I hold my pillow tight as it stains with tears.
So basically, nobody wants me to exist. To be born.
“Mommy, Uncle Hien just did something really bad…”
I’m in my early twenties, and here I am talking like a baby.
“You actually talked to that jerk?” Dad’s side of the family abandoned mother years ago when I was a kid. Her side of the family ditched her, too. “Where’s your self respect?”
She’s the last person I want to discuss self respect to. She does let her own son call her fat after all.
How could anyone stand to be insulted anymore in this family?
My own brother even calls me overweight now and then.
“Oh, we’re just trying to make you strong.”
I already hate the word ‘strong’ from the phrase ‘come on strong’ when I messed up socially in making friends and dating. I was bullied for it.
“Do you come on strong cus you’re autistic?”
You’re not human, walking freak show.
‘Strong’ is such a cliche word already, it’s practically given to every girl like ‘beautiful’. The worst part about being strong is no one ask if you’re okay.
Enough is enough, I’m not gonna put up with your crap anymore.
Either acknowledge you hurt me, or leave.
It’s been months since that phone call and nothing has really changed. He hasn’t replied to or acknowledge any of my other emails.
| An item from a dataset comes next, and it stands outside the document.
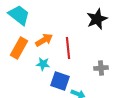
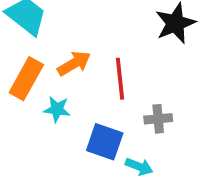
cyan star: (43, 64) -> (57, 109), moved
gray cross: (101, 68) -> (158, 119), moved

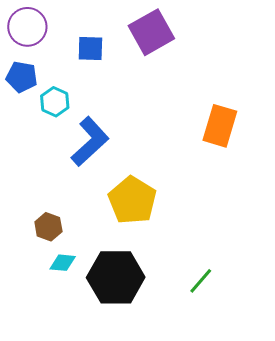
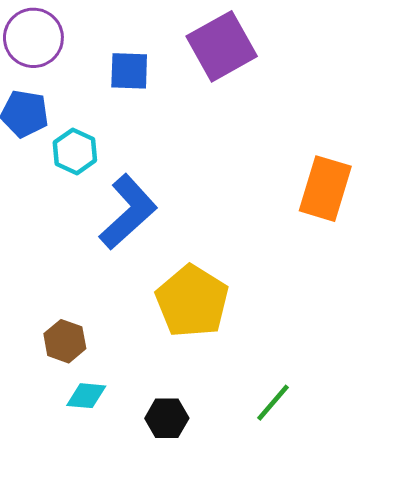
black hexagon: (116, 277) -> (167, 418), size x0.5
green line: (201, 281) -> (273, 403), moved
Oh, so you’re just going to go about your day like nothing happened, and just pretend like everything’s okay?
You don’t actually care about me as a person. I’m just your tool to make you look good, and I’m the shame of the family.
All because of my autism diagnosis.
“You always send me nasty emails. I can’t let you do this to me and my family.”
I’m being nasty? Record yourself and see how you talk.
“I’m not trying to hurt you, I’m just trying to tell you what’s going on. And what do you mean your family? I was never apart of it?”
I have had it with this man.
All the cursing, the threats, the degradation.
I have had it with their shallow world and their hypocritical asses. As long as I’m like them, all pretty and perfect, you won’t judge me. I may vomit from that.
I finally wrote this to them in an email.
“You know what you all remind me of? Kardashians. Plastic Barbie dolls. Oh, and how much did that plastic surgery cost for your wife? Hope the push up bra didn’t break the budget.”
I shouldn’t have said it, but it was true. I was jealous that their family, specifically the girls were way more prettier than me. My little cousin, their daughter had way more potential to be in the popular crowd than I ever did when I was her age. Being around them, it was high school all over again, the jocks verses the nerds. Having glasses doesn’t help.
Since I am Southeast Asian, and have to respect my elders, if I said that in person, I’d be beaten the snot out of for being disrespectful. Then again, that’s all she is, plastic. I don’t think her slap would hurt as much.
I’d be lucky if I got away with just a slap. I’d be this century’s Anne Boleyn with my head rolling on the floor.
I didn’t stop there. Just to see if he was listening I called aunt more names that she was unattractive. I didn’t just name called her.
I name called uncle, finally.
“You’re still stuck in high school, aren’t you? Pushing your kids to get into sports and to act all cool? And you tell me I’m the one in a fantasy. Get over yourself, Hien. That popular girl you liked? She’d never go for a loser like you.”
The first remark about calling my aunt unattractive was my first slip to a path of no return.
I became a monster.
A fearful coward like him who just wanted to fit in.